What are Chalk Pastels?

A mix of a binder (Methyl cellulose is a 20th century binder option) and coloured pigment,  chalk pastels come in different hardnesses categorized as hard pastel and soft pastel. Hard Pastels and pastel pencils are often used for linework. They can create sharp, clean lines but they don’t blend particularly well.  Soft pastels create the paintings that you most likely have seen before. Degas was known for his ability to create layer after layer of delicate soft pastel work to create depth and subtle tonal blends.

Artists in this group work on special papers, called pastel papers. The paper is designed with little “hills and valleys” to catch the little pastel particles. Without the little “teeth” in the paper the pastel would simply slide off the working surface. Watercolourists use the white of the paper so that they can avoid using white paint in their art which tends to have a flat look. In a similar way, pastelists use the many shades that the papers come in to enhance their specific designs.  

Generally, pastel artists don’t mix colours like a painter would. As a painter, if I needed a green I mix a yellow and blue.
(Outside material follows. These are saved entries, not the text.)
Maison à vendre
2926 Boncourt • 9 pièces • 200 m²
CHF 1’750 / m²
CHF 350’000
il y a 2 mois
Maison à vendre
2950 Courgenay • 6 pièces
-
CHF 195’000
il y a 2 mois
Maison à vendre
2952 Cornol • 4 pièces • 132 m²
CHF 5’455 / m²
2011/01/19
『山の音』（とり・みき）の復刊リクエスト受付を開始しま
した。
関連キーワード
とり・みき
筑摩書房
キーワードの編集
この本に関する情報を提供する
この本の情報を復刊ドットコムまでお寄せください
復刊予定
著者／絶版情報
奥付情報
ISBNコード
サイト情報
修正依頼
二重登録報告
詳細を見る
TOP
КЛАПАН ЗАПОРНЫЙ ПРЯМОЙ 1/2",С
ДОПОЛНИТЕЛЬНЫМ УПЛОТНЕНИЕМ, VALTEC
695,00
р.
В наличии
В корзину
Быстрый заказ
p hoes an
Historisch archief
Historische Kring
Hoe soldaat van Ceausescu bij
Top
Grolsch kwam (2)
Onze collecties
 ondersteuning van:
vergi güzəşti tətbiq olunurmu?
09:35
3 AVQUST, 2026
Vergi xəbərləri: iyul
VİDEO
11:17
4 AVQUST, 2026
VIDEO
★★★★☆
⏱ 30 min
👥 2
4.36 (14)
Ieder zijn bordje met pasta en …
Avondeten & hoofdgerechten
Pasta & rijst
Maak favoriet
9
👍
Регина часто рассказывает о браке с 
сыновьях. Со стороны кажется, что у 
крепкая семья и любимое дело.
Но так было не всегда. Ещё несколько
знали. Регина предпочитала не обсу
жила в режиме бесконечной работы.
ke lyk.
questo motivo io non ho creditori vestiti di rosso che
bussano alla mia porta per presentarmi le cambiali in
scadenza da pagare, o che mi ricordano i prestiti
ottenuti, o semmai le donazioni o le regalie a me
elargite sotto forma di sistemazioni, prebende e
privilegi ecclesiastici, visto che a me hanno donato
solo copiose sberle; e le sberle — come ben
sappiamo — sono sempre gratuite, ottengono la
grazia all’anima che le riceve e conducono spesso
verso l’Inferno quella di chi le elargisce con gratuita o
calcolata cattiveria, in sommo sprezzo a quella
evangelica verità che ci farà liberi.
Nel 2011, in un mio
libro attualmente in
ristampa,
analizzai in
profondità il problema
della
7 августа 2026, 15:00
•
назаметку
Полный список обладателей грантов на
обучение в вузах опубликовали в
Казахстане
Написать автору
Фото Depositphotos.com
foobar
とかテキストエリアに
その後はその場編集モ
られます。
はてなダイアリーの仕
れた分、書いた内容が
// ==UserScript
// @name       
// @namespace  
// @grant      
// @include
If the green is too intense I may add more yellow, some brown and a spot of white and I’ll fool around until I get a colour mix that works for me. Like coloured pencil artists, pastelists often buy different shades of the same colour, like green. So they will have a celery green, a light olive green, a medium olive green, a dark olive green, a kelly green, 5 shades of hunter green….etc. Over time these artists probably collect hundreds, if not thousands of shades and colours.  

Pastel artists are using a very thoughtful approach to their work and select their colours carefully so that the colours remain clear. If too many layers of pastel build up on the paper the colours start to get really muddy and it is almost impossible to remove a layer. Once it’s there, it’s there so the pastel artist needs to be precise!

How do I care for a Pastel Painting?

Very carefully! These paintings are delicate by nature and often pastel artists avoid using a fixative spray on their work because the spray can alter the colours.

The best option is to have these artworks professionally matted and framed. This keeps dust, fingerprints and other things that could smudge your art off the surface of your painting.

More About Chalk Pastels 

If you are thinking about picking up a set of pastels my best advice is don’t buy the cheap stuff. You get the experience you pay for with pastels almost more so than in any other medium – you either pay in frustration time (why are all my flesh colour mixes so ORANGE???) or in money.

I’d recommend taking a class in pastels if you are looking to create more representational/realist art. If you’re into experimental stuff, go buy yourself some appealing colours and have at it! Nupastels (a form of hard pastel) are lots of fun for sketching and I’d recommend them over the pastel pencils – I’ve found most of the pastel pencils I’ve tried have a really “scratchy” feel.

I think this is the last post in the ART Smart series – I think we’ve been through most of the major art mediums now! If there’s something I haven’t covered yet or if you have questions on anything let me know and I’ll field them as best as I can.


One response to “ART Smart: Pastel Paintings”

  1. this was quite helpful… i have been using pastels for as long as i can remember, but i’ve been using on flat paper. now it makes sense!